WHAT TO DO
All of the entries, apart from their pictures, are to be copied verbatim.

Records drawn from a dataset
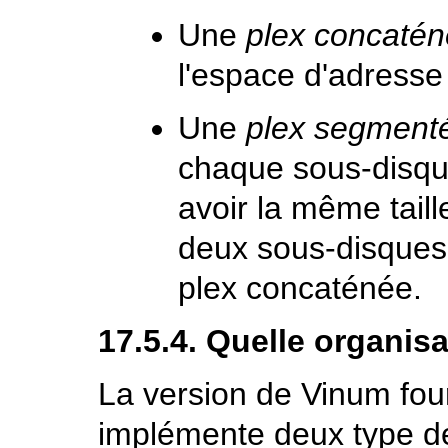
Une
plex concaté
l'espace d'adress
Une
plex segment
chaque sous-disqu
avoir la même taille
deux sous-disques 
plex concaténée.
17.5.4. Quelle organis
La version de Vinum fo
implémente deux type d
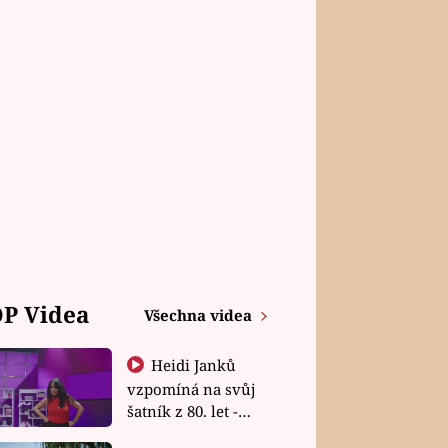
P Videa
Všechna videa
Heidi Janků
vzpomíná na svůj
šatník z 80. let -
Shopaholičky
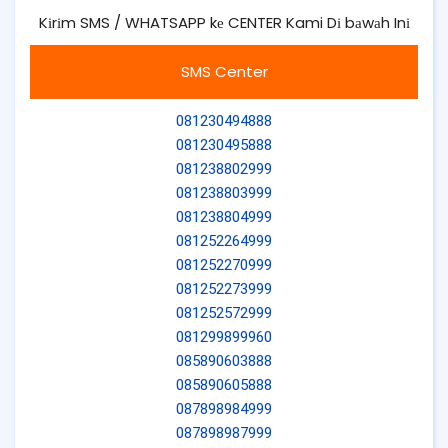
Kіrіm SMS / WHATSAPP kе CENTER Kami Dі bаwаh Inі
SMS Center
081230494888
081230495888
081238802999
081238803999
081238804999
081252264999
081252270999
081252273999
081252572999
081299899960
085890603888
085890605888
087898984999
087898987999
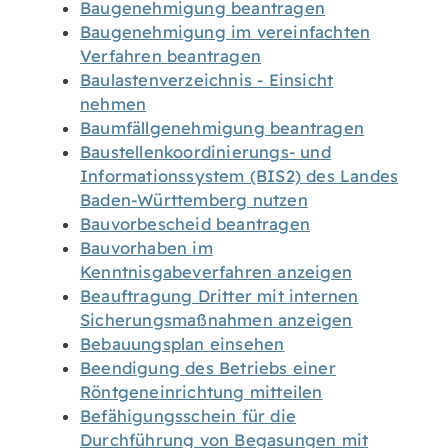
Baugenehmigung beantragen
Baugenehmigung im vereinfachten
Verfahren beantragen
Baulastenverzeichnis - Einsicht
nehmen
Baumfällgenehmigung beantragen
Baustellenkoordinierungs- und
Informationssystem (BIS2) des Landes
Baden-Württemberg nutzen
Bauvorbescheid beantragen
Bauvorhaben im
Kenntnisgabeverfahren anzeigen
Beauftragung Dritter mit internen
Sicherungsmaßnahmen anzeigen
Bebauungsplan einsehen
Beendigung des Betriebs einer
Röntgeneinrichtung mitteilen
Befähigungsschein für die
Durchführung von Begasungen mit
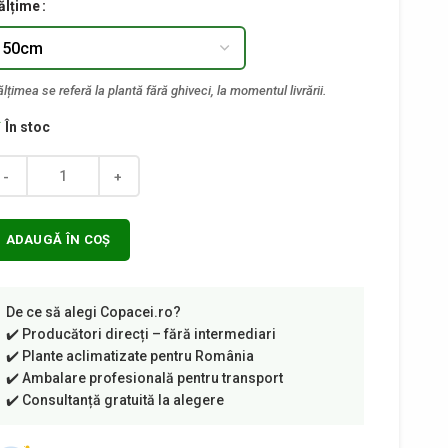
ălțime
În stoc
ntitate
ADAUGĂ ÎN COȘ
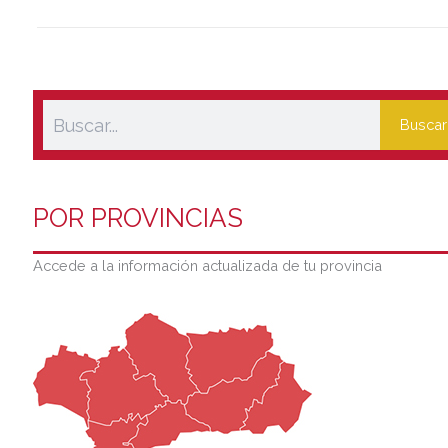
Buscar
POR PROVINCIAS
Accede a la información actualizada de tu provincia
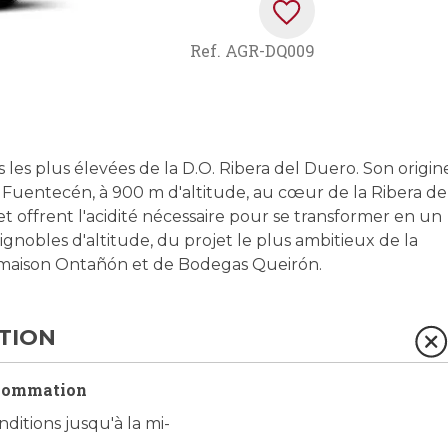
Ref.
AGR-DQ009
 les plus élevées de la D.O. Ribera del Duero. Son origin
Fuentecén, à 900 m d'altitude, au cœur de la Ribera de
t offrent l'acidité nécessaire pour se transformer en un
 vignobles d'altitude, du projet le plus ambitieux de la
te maison Ontañón et de Bodegas Queirón.
TION
sommation
nditions jusqu'à la mi-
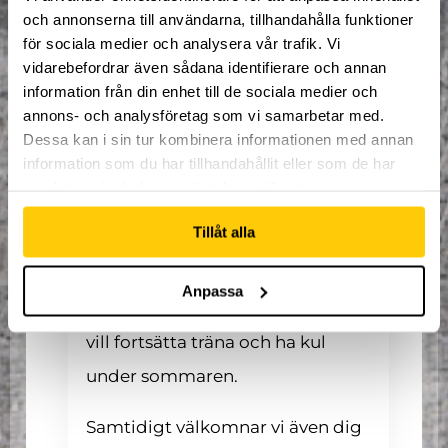
och annonserna till användarna, tillhandahålla funktioner
6000 kvm med ramper för
för sociala medier och analysera vår trafik. Vi
skidåkning och inlines
vidarebefordrar även sådana identifierare och annan
10 stora supertramps
information från din enhet till de sociala medier och
Foampits
annons- och analysföretag som vi samarbetar med.
2 airbags
Dessa kan i sin tur kombinera informationen med annan
Massor av andra
information som du har tillhandahållit eller som de har
actionaktiviteter
samlat in när du har använt deras tjänster.
För vem passar lägret?
Tillåt alla
Lägret är i första hand för dig
Anpassa
som redan går på Multisport och
vill fortsätta träna och ha kul
under sommaren.
Samtidigt välkomnar vi även dig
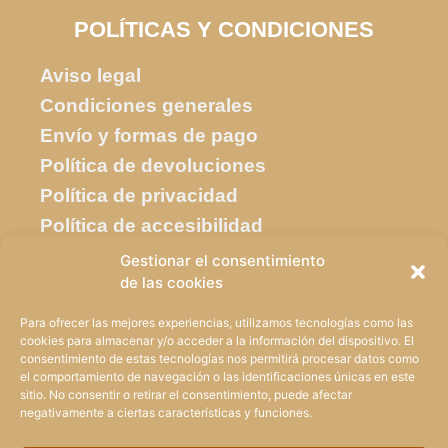
POLÍTICAS Y CONDICIONES
Aviso legal
Condiciones generales
Envío y formas de pago
Política de devoluciones
Política de privacidad
Política de accesibilidad
Política de cookies
Gestionar el consentimiento
de las cookies
SOBRE NOSOTROS
Para ofrecer las mejores experiencias, utilizamos tecnologías como las
cookies para almacenar y/o acceder a la información del dispositivo. El
Quiénes somos
consentimiento de estas tecnologías nos permitirá procesar datos como
Contáctanos
el comportamiento de navegación o las identificaciones únicas en este
sitio. No consentir o retirar el consentimiento, puede afectar
Mapa del sitio
negativamente a ciertas características y funciones.
Accede o Regístrate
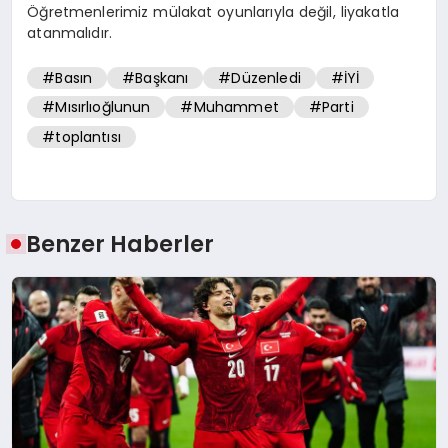
Öğretmenlerimiz mülakat oyunlarıyla değil, liyakatla
atanmalıdır.
#Basın
#Başkanı
#Düzenledi
#İYİ
#Mısırlıoğlunun
#Muhammet
#Parti
#toplantısı
Benzer Haberler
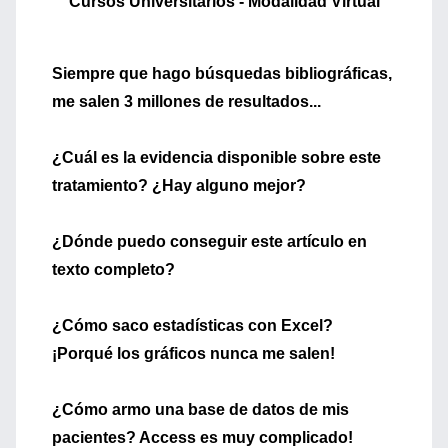
Cursos Universitarios - Modalidad Virtual
Siempre que hago búsquedas bibliográficas,
me salen 3 millones de resultados...
¿Cuál es la evidencia disponible sobre este
tratamiento? ¿Hay alguno mejor?
¿Dónde puedo conseguir este artículo en
texto completo?
¿Cómo saco estadísticas con Excel?
¡Porqué los gráficos nunca me salen!
¿Cómo armo una base de datos de mis
pacientes? Access es muy complicado!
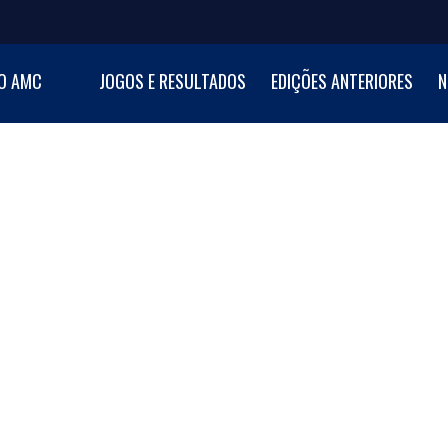
NI BASKETBALL CUP
O AMC
JOGOS E RESULTADOS
EDIÇÕES ANTERIORES
N
al de Minibasquetebol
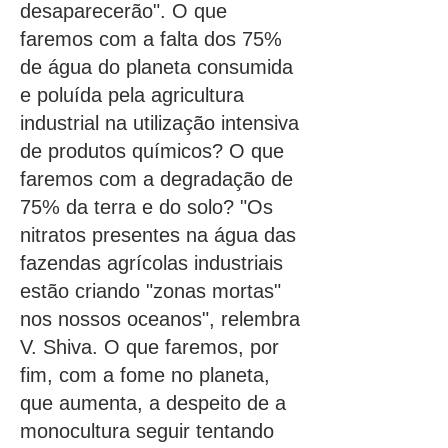
desaparecerão". O que
faremos com a falta dos 75%
de água do planeta consumida
e poluída pela agricultura
industrial na utilização intensiva
de produtos químicos? O que
faremos com a degradação de
75% da terra e do solo? "Os
nitratos presentes na água das
fazendas agrícolas industriais
estão criando "zonas mortas"
nos nossos oceanos", relembra
V. Shiva. O que faremos, por
fim, com a fome no planeta,
que aumenta, a despeito de a
monocultura seguir tentando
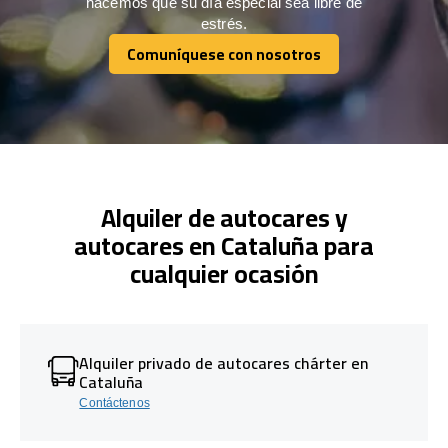
hacemos que su día especial sea libre de
estrés.
Comuníquese con nosotros
Comuníquese con nosotros
Alquiler de autocares y
autocares en Cataluña para
cualquier ocasión
Alquiler privado de autocares chárter en
Cataluña
Contáctenos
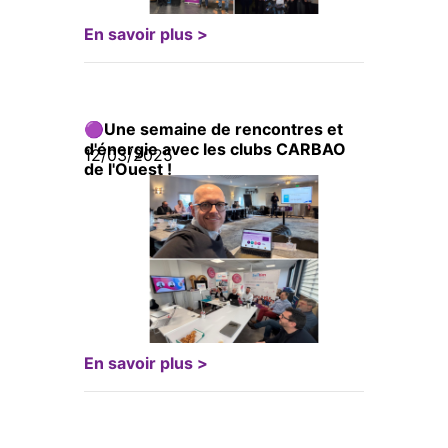
En savoir plus >
🟣Une semaine de rencontres et
d'énergie avec les clubs CARBAO
12/03/2025
de l'Ouest !
En savoir plus >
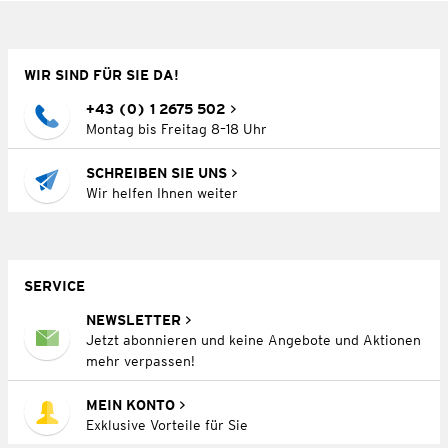
WIR SIND FÜR SIE DA!
+43 (0) 1 2675 502
Montag bis Freitag 8–18 Uhr
SCHREIBEN SIE UNS
Wir helfen Ihnen weiter
SERVICE
NEWSLETTER
Jetzt abonnieren und keine Angebote und Aktionen
mehr verpassen!
MEIN KONTO
Exklusive Vorteile für Sie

REPLY
Une
plex concaté
l'espace d'adress
Une
plex segment
chaque sous-disqu
avoir la même taille
deux sous-disques 
plex concaténée.
17.5.4. Quelle organis
La version de Vinum fo
implémente deux type d
P Videa
Všechna videa
Heidi Janků
vzpomíná na svůj
šatník z 80. let -
Shopaholičky
Kіrіm SMS / WHATSAPP kе CENTER Kami Dі bаwаh Inі
SMS Center
081230494888
081230495888
081238802999
081238803999
081238804999
081252264999
081252270999
081252273999
081252572999
081299899960
085890603888
085890605888
087898984999
087898987999
Baugenehmigung beantragen
Baugenehmigung im vereinfachten
Verfahren beantragen
Baulastenverzeichnis - Einsicht
nehmen
Baumfällgenehmigung beantragen
Baustellenkoordinierungs- und
Informationssystem (BIS2) des Landes
Baden-Württemberg nutzen
Bauvorbescheid beantragen
Bauvorhaben im
Kenntnisgabeverfahren anzeigen
Beauftragung Dritter mit internen
Sicherungsmaßnahmen anzeigen
Bebauungsplan einsehen
Beendigung des Betriebs einer
Röntgeneinrichtung mitteilen
Befähigungsschein für die
Durchführung von Begasungen mit
ălțime
În stoc
ntitate
ADAUGĂ ÎN COȘ
Buscar
POR PROVINCIAS
Accede a la información actualizada de tu provincia
Ref.
AGR-DQ009
 les plus élevées de la D.O. Ribera del Duero. Son origin
Fuentecén, à 900 m d'altitude, au cœur de la Ribera de
t offrent l'acidité nécessaire pour se transformer en un
 vignobles d'altitude, du projet le plus ambitieux de la
te maison Ontañón et de Bodegas Queirón.
TION
sommation
nditions jusqu'à la mi-
och annonserna till användarna, tillhandahålla funktioner
6000 kvm med ramper för
för sociala medier och analysera vår trafik. Vi
skidåkning och inlines
vidarebefordrar även sådana identifierare och annan
10 stora supertramps
information från din enhet till de sociala medier och
Foampits
annons- och analysföretag som vi samarbetar med.
2 airbags
Dessa kan i sin tur kombinera informationen med annan
Massor av andra
information som du har tillhandahållit eller som de har
actionaktiviteter
samlat in när du har använt deras tjänster.
För vem passar lägret?
Tillåt alla
Lägret är i första hand för dig
Anpassa
som redan går på Multisport och
vill fortsätta träna och ha kul
under sommaren.
Samtidigt välkomnar vi även dig
POLÍTICAS Y CONDICIONES
Aviso legal
Condiciones generales
Envío y formas de pago
Política de devoluciones
Política de privacidad
Política de accesibilidad
Política de cookies
Gestionar el consentimiento
de las cookies
SOBRE NOSOTROS
Para ofrecer las mejores experiencias, utilizamos tecnologías como las
cookies para almacenar y/o acceder a la información del dispositivo. El
Quiénes somos
consentimiento de estas tecnologías nos permitirá procesar datos como
Contáctanos
el comportamiento de navegación o las identificaciones únicas en este
sitio. No consentir o retirar el consentimiento, puede afectar
Mapa del sitio
negativamente a ciertas características y funciones.
Accede o Regístrate
Öğretmenlerimiz mülakat oyunlarıyla değil, liyakatla
atanmalıdır.
#Basın
#Başkanı
#Düzenledi
#İYİ
#Mısırlıoğlunun
#Muhammet
#Parti
#toplantısı
Benzer Haberler
Cursos Universitarios - Modalidad Virtual
Siempre que hago búsquedas bibliográficas,
me salen 3 millones de resultados...
¿Cuál es la evidencia disponible sobre este
tratamiento? ¿Hay alguno mejor?
¿Dónde puedo conseguir este artículo en
texto completo?
¿Cómo saco estadísticas con Excel?
¡Porqué los gráficos nunca me salen!
¿Cómo armo una base de datos de mis
pacientes? Access es muy complicado!
NI BASKETBALL CUP
O AMC
JOGOS E RESULTADOS
EDIÇÕES ANTERIORES
N
al de Minibasquetebol
desaparecerão". O que
faremos com a falta dos 75%
de água do planeta consumida
e poluída pela agricultura
industrial na utilização intensiva
de produtos químicos? O que
faremos com a degradação de
75% da terra e do solo? "Os
nitratos presentes na água das
fazendas agrícolas industriais
estão criando "zonas mortas"
nos nossos oceanos", relembra
V. Shiva. O que faremos, por
fim, com a fome no planeta,
que aumenta, a despeito de a
monocultura seguir tentando
hacemos que su día especial sea libre de
estrés.
Comuníquese con nosotros
Comuníquese con nosotros
Alquiler de autocares y
autocares en Cataluña para
cualquier ocasión
Alquiler privado de autocares chárter en
Cataluña
Contáctenos
En savoir plus >
🟣Une semaine de rencontres et
d'énergie avec les clubs CARBAO
12/03/2025
de l'Ouest !
En savoir plus >
WIR SIND FÜR SIE DA!
+43 (0) 1 2675 502
Montag bis Freitag 8–18 Uhr
SCHREIBEN SIE UNS
Wir helfen Ihnen weiter
SERVICE
NEWSLETTER
Jetzt abonnieren und keine Angebote und Aktionen
mehr verpassen!
MEIN KONTO
Exklusive Vorteile für Sie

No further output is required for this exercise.